Tests Worth Knowing More About

not_null_proportion is useful where hard not_null is too strict. An email column with 5% nulls might be acceptable; 40% nulls might indicate a broken pipeline. Set a threshold and test against it:

- dbt_utils.not_null_proportion:
at_least: 0.95

mutually_exclusive_ranges validates that a table of intervals (date ranges, price tiers, validity periods) has no overlaps. A billing system that accidentally generates two active pricing tiers is a category of bug this test catches directly.

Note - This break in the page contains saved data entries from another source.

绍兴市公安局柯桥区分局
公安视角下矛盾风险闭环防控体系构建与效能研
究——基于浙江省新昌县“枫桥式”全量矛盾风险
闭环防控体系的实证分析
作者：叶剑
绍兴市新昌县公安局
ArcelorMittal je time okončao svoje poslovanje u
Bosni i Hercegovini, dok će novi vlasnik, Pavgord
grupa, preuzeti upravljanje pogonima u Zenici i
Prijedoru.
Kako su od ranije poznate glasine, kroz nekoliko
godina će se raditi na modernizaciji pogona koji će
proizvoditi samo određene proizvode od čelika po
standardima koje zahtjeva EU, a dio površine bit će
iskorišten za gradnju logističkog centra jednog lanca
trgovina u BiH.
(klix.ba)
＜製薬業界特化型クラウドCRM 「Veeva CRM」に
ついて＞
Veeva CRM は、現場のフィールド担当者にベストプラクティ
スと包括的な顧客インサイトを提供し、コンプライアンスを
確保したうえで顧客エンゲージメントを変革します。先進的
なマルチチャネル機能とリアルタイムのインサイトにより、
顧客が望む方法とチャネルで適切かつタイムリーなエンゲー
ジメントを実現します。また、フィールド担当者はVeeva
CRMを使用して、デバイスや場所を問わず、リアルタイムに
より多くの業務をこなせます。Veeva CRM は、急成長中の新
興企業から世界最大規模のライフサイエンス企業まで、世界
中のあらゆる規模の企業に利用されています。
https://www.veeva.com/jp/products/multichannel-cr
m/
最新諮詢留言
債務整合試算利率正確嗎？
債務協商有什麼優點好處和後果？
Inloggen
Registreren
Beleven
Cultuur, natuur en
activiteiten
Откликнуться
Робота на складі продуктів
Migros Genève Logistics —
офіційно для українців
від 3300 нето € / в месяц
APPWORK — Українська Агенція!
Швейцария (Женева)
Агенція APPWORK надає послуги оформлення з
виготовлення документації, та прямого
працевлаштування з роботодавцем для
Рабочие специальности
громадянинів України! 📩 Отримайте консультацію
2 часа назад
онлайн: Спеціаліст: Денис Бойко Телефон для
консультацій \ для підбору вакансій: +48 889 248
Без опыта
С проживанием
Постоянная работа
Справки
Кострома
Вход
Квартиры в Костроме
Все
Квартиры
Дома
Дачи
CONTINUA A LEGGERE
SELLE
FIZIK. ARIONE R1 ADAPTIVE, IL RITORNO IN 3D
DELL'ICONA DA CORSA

equality compares two models row-by-row. It’s the right tool for validating a refactored model produces identical output to its predecessor — essential during migrations. The precision argument handles floating-point comparison correctly rather than requiring exact equality on computed numerics.

relationships_where is the filtered version of the built-in relationships test. Use it when referential integrity only applies for a subset of rows:

- dbt_utils.relationships_where:
to: ref('mrt__core__products')
field: product__id
from_condition: "order__status != 'cancelled'"

group_by_columns

Several tests support a group_by_columns parameter that validates the test condition within each group separately. This is useful for segmented validation — checking freshness per data source, or confirming row counts match per region:

Tests that support group_by_columns: equal_rowcount, fewer_rows_than, recency, at_least_one, not_constant, sequential_values, not_null_proportion.

- dbt_utils.recency:
datepart: hour
field: charge__created_at
interval: 24
group_by_columns:
- payment__processor

This checks that each distinct payment__processor value has recent data, rather than checking the table as a whole. A single active processor masks a dormant one without this parameter.